Patricia W. "Pat" Jones (born January 31, 1950) is an American politician from Utah. A Democrat, she was a member of the Utah State Senate from 2006 to 2014, and currently runs the Women’s Leadership Institute in Utah. She is also senior adviser at Cicero Group, a research and strategy firm in Salt Lake City.

Personal life, education, and career
Jones has a bachelor's degree in journalism from the University of Utah. She was married to the late Dan E. Jones, who was a former pollster and political science professor at the University of Utah. They have four children and three step-children.
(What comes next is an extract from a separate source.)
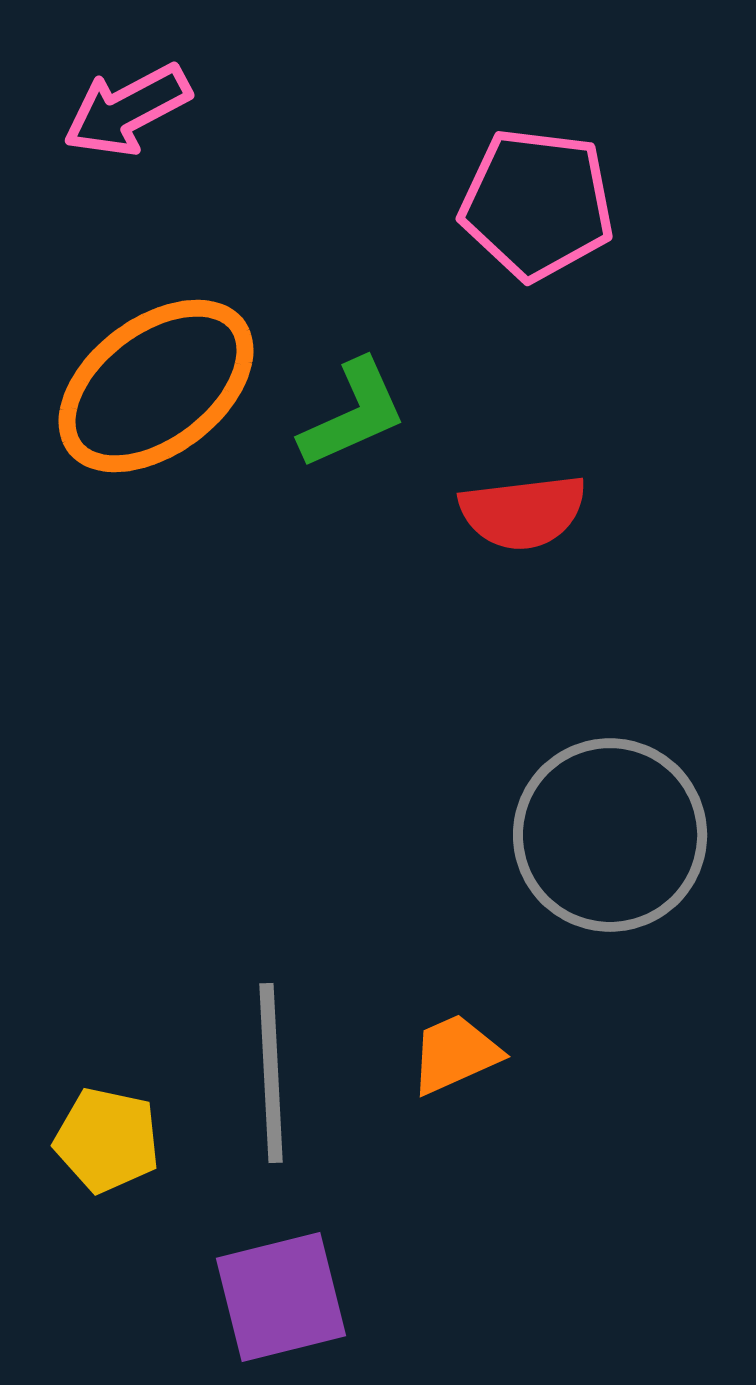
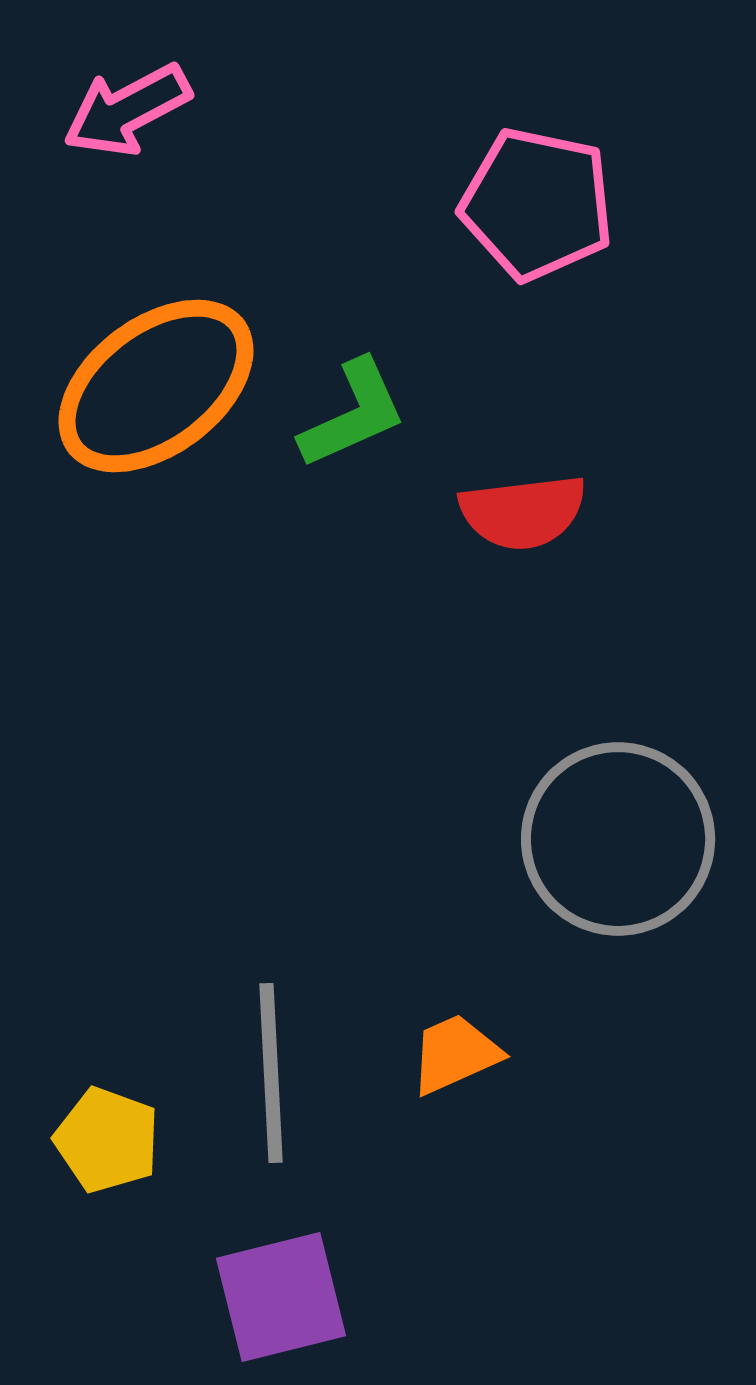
pink pentagon: rotated 5 degrees clockwise
gray circle: moved 8 px right, 4 px down
yellow pentagon: rotated 8 degrees clockwise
Jones was president of Dan Jones & Associates, a public opinion and market research firm incorporated in 1980. Pat Jones is professionally trained in qualitative research and as a focus group moderator. She received her training from the Oregon Research Institute. She is a member of the National Qualitative Research Consultants Association.

Background
Gov. Commission on Education 
Native American Liaison Interim Commission
Info Tech Steering Commission 
Boards: 
Salt Lake Chamber of Commerce 
United Way 
 St. Mark's Hospital 
 Hale Centre Theater 
 Women's Prosperity Network 
Intermountain Healthcare Foundation

Awards: 
Titan Business Excellence 
Legislator of the Year (UT Pharmacists Assn.) 
Athena Award 
U of U Alumni Achievement 
Public Health Hero 
Hero on the Hill (Coalition for People with Disabilities) 
Women on the Move (Utah Business) 
 Eleanor Roosevelt award 
 Friend of Children (PTA)

Political career
Jones represented the state's 4th senate district in Salt Lake County from 2006-2014. She previously served in the Utah House of Representatives from 2002 to 2006, representing District 40. In 2014, she served as the Assistant Minority Whip in the Utah Senate. She has also served as the minority leader. Jones serves on Health Committee of National Conference of State Legislatures. Senator Jones has also served on the United Way Board of Governors, Salt Lake Council for the Aging, Salt Lake Chamber of Commerce, South Valley Boys and Girls Club, and Understanding Chemical Addictions Boards. Throughout her political career, Senator Jones has been named the 2006 Hero on the Hill by the People with Disabilities, one of "30 Top Women in Business" by Utah Business Magazine 2002 and Utah's 2002 Public Health Hero by Utah Health Magazine.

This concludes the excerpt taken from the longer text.